I cut loose the mast and she floated off and once up right threw myself into the **** pit. 
Got in the ice box and in it was a cell phone in a zip lock bag. it was an early model with limited reception and battery. 
I dared not take it out of the bag in the wind, chop and spray. 
So hitting the button it lit up so surreal there is no words to say. 
Hands shaking boat rocking I thumbed out my home # after carefully choosing what I was going to say....
I hold it to my ear and hear my wife answer on the limited battery. 
"Listen, I am blowing up river and should be at the Antioch bridge in about 6 minutes. After that I don't know...
You need to call my friends at the Sportsman YC and get them out here to save me." 
"Honey, it's 3:30 AM and I have to work in the morning, what can I do?" 
"Im in a serious situation here sweetheart, I COULD DIE!!!!" 
"Call who ever cause it is bad!!!" 
"I have to save battery" 
"Goodbye, love you!!!" 
Time in the thick of it moves slower than slime. 
In what seemed forever I saw a search light.
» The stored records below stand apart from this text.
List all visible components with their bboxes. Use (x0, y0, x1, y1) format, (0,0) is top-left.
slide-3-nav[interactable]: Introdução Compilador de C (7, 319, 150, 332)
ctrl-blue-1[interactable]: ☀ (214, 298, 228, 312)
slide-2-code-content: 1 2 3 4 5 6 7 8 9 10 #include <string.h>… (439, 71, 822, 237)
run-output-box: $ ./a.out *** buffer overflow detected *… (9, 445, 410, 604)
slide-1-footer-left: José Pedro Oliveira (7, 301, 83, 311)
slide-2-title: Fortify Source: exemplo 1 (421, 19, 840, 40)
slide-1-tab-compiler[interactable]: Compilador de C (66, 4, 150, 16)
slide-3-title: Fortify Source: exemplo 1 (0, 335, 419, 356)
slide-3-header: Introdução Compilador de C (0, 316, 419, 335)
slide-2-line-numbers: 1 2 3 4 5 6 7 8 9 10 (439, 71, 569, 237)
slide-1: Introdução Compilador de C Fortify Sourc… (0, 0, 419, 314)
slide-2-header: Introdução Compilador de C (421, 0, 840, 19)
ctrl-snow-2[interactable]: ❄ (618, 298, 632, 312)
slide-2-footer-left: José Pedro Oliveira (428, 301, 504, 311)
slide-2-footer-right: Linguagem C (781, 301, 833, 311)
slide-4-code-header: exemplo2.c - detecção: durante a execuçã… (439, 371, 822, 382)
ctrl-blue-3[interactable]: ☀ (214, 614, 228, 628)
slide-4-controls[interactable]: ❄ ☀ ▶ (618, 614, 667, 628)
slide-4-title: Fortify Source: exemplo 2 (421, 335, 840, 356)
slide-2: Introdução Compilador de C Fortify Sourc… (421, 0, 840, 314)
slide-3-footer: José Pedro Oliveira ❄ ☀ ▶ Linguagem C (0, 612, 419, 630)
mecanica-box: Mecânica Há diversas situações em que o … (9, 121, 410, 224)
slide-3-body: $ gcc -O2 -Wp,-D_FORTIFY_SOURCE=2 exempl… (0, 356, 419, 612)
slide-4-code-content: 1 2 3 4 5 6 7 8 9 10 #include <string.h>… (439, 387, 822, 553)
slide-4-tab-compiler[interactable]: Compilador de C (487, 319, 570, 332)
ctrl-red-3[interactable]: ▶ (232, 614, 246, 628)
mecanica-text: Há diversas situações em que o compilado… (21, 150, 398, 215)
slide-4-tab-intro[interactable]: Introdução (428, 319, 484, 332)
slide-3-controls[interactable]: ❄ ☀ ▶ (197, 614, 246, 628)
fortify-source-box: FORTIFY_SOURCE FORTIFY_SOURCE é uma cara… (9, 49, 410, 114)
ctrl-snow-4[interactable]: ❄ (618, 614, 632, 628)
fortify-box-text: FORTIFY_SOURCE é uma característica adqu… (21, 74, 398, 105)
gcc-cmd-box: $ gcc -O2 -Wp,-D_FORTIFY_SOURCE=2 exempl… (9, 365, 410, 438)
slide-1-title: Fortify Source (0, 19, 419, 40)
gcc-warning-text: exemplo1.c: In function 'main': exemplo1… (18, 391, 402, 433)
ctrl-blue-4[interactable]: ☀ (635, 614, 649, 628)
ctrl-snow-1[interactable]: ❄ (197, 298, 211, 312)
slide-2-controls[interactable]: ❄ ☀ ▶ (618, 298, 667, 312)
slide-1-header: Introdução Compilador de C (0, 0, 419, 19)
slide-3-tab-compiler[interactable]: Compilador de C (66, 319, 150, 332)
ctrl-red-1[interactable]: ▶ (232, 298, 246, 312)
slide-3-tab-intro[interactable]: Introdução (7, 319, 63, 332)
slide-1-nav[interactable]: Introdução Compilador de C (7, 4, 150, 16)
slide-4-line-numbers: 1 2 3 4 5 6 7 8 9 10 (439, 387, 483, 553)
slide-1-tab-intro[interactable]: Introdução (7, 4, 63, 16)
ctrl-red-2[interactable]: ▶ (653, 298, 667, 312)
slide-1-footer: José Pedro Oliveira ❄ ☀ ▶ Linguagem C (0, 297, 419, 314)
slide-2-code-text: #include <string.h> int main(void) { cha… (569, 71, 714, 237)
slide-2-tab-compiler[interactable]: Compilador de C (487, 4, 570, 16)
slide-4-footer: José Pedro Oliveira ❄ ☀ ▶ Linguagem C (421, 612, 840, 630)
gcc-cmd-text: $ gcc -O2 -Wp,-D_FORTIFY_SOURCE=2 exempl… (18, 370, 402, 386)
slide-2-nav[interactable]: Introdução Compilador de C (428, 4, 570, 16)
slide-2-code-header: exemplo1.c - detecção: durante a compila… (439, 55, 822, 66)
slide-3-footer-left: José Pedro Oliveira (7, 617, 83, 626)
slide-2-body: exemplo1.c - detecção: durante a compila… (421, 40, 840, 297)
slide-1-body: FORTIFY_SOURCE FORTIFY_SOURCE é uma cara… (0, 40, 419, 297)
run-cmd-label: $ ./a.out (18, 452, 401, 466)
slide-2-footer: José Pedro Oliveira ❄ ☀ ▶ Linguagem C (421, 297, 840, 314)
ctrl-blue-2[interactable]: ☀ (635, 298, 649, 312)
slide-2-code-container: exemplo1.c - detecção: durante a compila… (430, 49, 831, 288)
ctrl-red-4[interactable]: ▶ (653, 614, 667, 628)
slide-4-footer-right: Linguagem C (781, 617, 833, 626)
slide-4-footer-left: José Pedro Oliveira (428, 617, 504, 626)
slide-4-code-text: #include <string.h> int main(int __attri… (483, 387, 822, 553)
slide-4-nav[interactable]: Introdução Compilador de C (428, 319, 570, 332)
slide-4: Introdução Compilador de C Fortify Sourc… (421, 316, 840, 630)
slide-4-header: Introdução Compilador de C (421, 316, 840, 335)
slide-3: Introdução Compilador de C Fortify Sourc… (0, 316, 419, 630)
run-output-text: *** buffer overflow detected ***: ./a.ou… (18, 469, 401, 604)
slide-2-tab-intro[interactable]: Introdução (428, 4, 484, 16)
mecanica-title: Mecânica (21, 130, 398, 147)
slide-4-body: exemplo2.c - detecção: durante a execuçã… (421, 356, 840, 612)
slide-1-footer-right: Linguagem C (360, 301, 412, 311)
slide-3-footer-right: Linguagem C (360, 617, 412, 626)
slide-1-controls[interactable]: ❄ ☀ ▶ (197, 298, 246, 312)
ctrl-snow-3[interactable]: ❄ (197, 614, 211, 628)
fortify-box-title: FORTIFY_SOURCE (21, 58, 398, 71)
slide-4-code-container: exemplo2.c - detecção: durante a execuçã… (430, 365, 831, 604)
The noise was so high no voice could be heard. 
The cell phone rang and in short order I was found after I discovered a head lamp I was wearing actually still worked. 
The moral of the story is, that little voice you hear in your head is fricken nuts. 
Never in a situation assume anyone gets it over the phone. 
Even a bad friend who comes out for you on the water is worth all the kindness you can bestow on them before hand. 
That some of the most stupid ideas can get you in the worst jams but they also teach you more than any book ever can. 
It takes a lot of failed gear and added expense to make a good sailor.
There are too many lessons here to list.....


----------